We’re not the man we used to be. Over the last 20 years, genomics, ancient DNA, and paleoanthropology have joined forces to completely overhaul our understanding of the origin of our species. The true diversity and complexity of human evolution over the last few hundred millennia surpasses even the most unhinged imaginings we might have hazarded just a short generation ago. But greater clarity has left us with a messier and less elegant narrative. Our species’ status, it turns out, is “complicated.”
In the year 2000, the orthodoxy was that humans spread across the world 60,000 years ago, and were descended exclusively from a small population in Africa. Neanderthals and various other human groups (and yes, we didn’t even deign to give them all names) were evolutionary “dead ends.” Of interest mostly to scholars, they were dismissed as failed experiments in a world our ancestors won. Today, this tidy story of us no longer passes a basic fact check.
In 2010, genomes recovered from ancient remains of “archaic hominins” in Eurasia1 turned out to have genetic matches in many modern humans.2 It seems they weren’t quite as “archaic” as we thought. In addition, we had to get used to the new reality that a solid 2 to 3 percent of the ancestry of all humans outside Africa is Neanderthal.
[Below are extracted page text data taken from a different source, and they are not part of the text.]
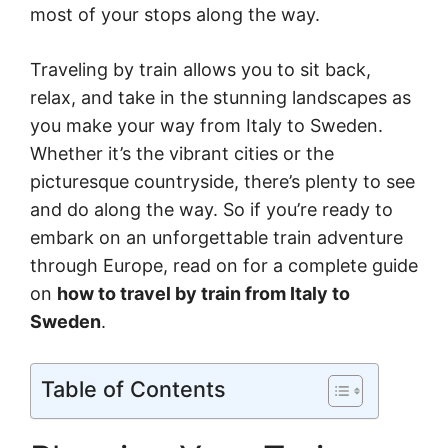
most of your stops along the way.
Traveling by train allows you to sit back,
relax, and take in the stunning landscapes as
you make your way from Italy to Sweden.
Whether it’s the vibrant cities or the
picturesque countryside, there’s plenty to see
and do along the way. So if you’re ready to
embark on an unforgettable train adventure
through Europe, read on for a complete guide
on
how to travel by train from Italy to
Sweden
.
Table of Contents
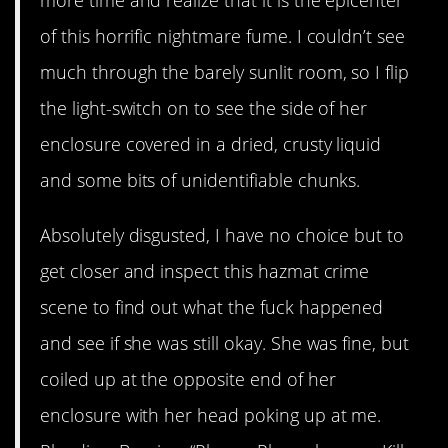
more time and realize that it is the epicenter
of this horrific nightmare fume. I couldn’t see
much through the barely sunlit room, so I flip
the light-switch on to see the side of her
enclosure covered in a dried, crusty liquid
and some bits of unidentifiable chunks.
Absolutely disgusted, I have no choice but to
get closer and inspect this hazmat crime
scene to find out what the fuck happened
and see if she was still okay. She was fine, but
coiled up at the opposite end of her
enclosure with her head poking up at me.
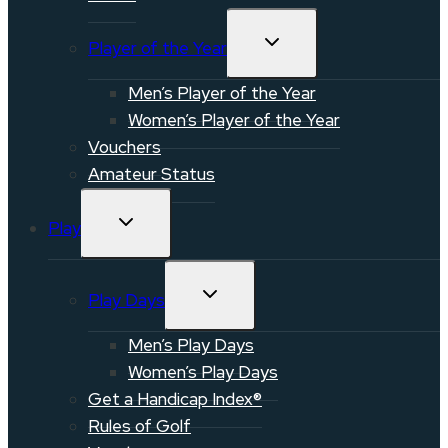
TOGGLE
Player of the Year
CHILD
MENU
Men’s Player of the Year
Women’s Player of the Year
Vouchers
Amateur Status
TOGGLE
Play
CHILD
MENU
TOGGLE
Play Days
CHILD
MENU
Men’s Play Days
Women’s Play Days
Get a Handicap Index®
Rules of Golf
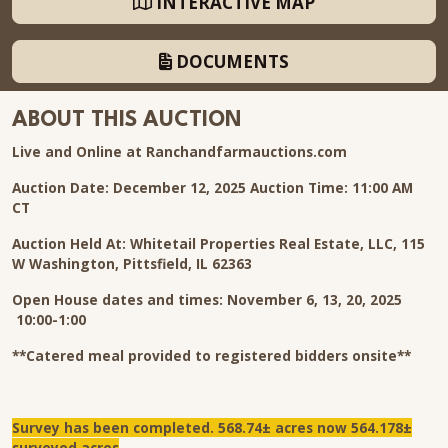
INTERACTIVE MAP
DOCUMENTS
ABOUT THIS AUCTION
Live and Online at Ranchandfarmauctions.com
Auction Date: December 12, 2025 Auction Time: 11:00 AM
CT
Auction Held At: Whitetail Properties Real Estate, LLC, 115
W Washington, Pittsfield, IL 62363
Open House dates and times: November 6, 13, 20, 2025
10:00-1:00
**Catered meal provided to registered bidders onsite**
Survey has been completed. 568.74± acres now 564.178±
surveyed acres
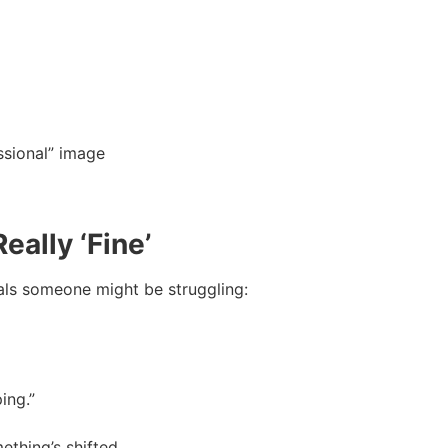
essional” image
eally ‘Fine’
nals someone might be struggling:
ing.”
thing’s shifted.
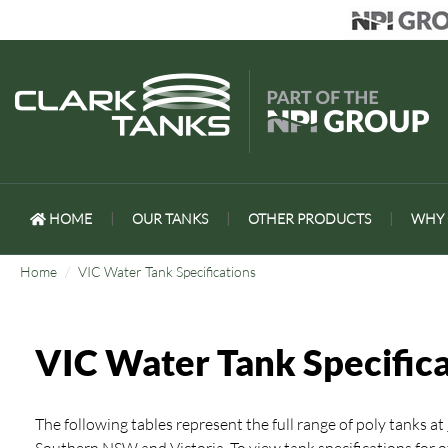
HOME
|
OUR TANKS
|
OTHER PRODUCTS
|
WHY 
Home
VIC Water Tank Specifications
VIC Water Tank Specifica
The following tables represent the full range of poly tanks at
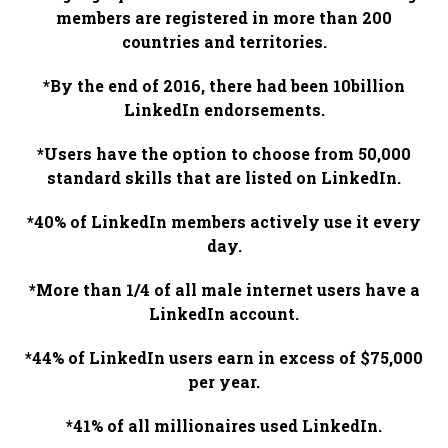
members are registered in more than 200
countries and territories.
*By the end of 2016, there had been 10billion
LinkedIn endorsements.
*Users have the option to choose from 50,000
standard skills that are listed on LinkedIn.
*40% of LinkedIn members actively use it every
day.
*More than 1/4 of all male internet users have a
LinkedIn account.
*44% of LinkedIn users earn in excess of $75,000
per year.
*41% of all millionaires used LinkedIn.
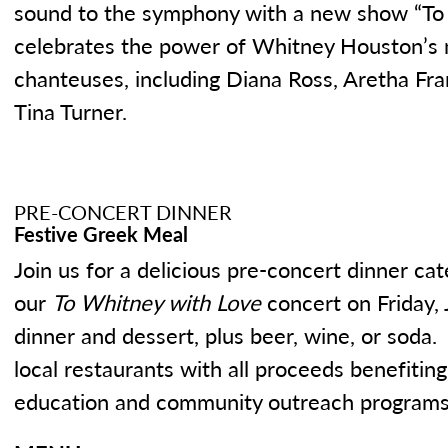
sound to the symphony with a new show “To
celebrates the power of Whitney Houston’s m
chanteuses, including Diana Ross, Aretha F
Tina Turner.
PRE-CONCERT DINNER
Festive Greek Meal
Join us for a delicious pre-concert dinner ca
our
To Whitney with Love
concert on Friday, 
dinner and dessert, plus beer, wine, or soda
local restaurants with all proceeds benefiti
education and community outreach programs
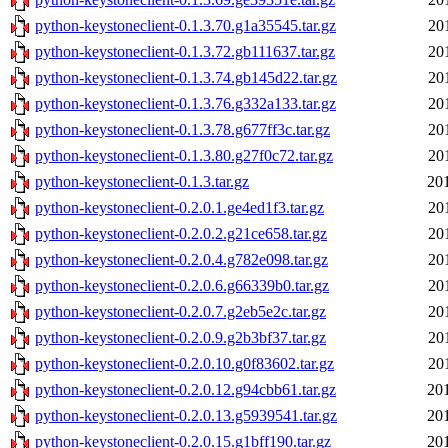
python-keystoneclient-0.1.3.70.g1a35545.tar.gz
20
python-keystoneclient-0.1.3.72.gb111637.tar.gz
20
python-keystoneclient-0.1.3.74.gb145d22.tar.gz
20
python-keystoneclient-0.1.3.76.g332a133.tar.gz
20
python-keystoneclient-0.1.3.78.g677ff3c.tar.gz
20
python-keystoneclient-0.1.3.80.g27f0c72.tar.gz
20
python-keystoneclient-0.1.3.tar.gz
20
python-keystoneclient-0.2.0.1.ge4ed1f3.tar.gz
20
python-keystoneclient-0.2.0.2.g21ce658.tar.gz
20
python-keystoneclient-0.2.0.4.g782e098.tar.gz
20
python-keystoneclient-0.2.0.6.g66339b0.tar.gz
20
python-keystoneclient-0.2.0.7.g2eb5e2c.tar.gz
20
python-keystoneclient-0.2.0.9.g2b3bf37.tar.gz
20
python-keystoneclient-0.2.0.10.g0f83602.tar.gz
20
python-keystoneclient-0.2.0.12.g94cbb61.tar.gz
20
python-keystoneclient-0.2.0.13.g5939541.tar.gz
20
python-keystoneclient-0.2.0.15.g1bff190.tar.gz
20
About 5 percent of the ancestry of Melanesian groups, like the Papuans of New Guinea, actually comes from a previously unimagined new human lineage discovered in Denisova Cave, in Siberia of all places.
Since these first major overhauls, the genetic picture has only grown more complex. Trace, but detectable (0.2 percent or so), levels of “Denisovan” ancestry are found across South, Southeast, and East Asia (as well as among indigenous people of the Americas).3 Similarly, trace but detectable levels of Neanderthal ancestry actually appear in most African populations.4 And, though we have no ancient genomes to make the triumphant ID, a great deal of circumstantial DNA evidence indicates that many African groups harbor silent “archaic” lineages equivalent to Neanderthals and Denisovans.5 We call them “ghost” populations.6 We know they’re there in the genomes, but we have no fossils to identify them with.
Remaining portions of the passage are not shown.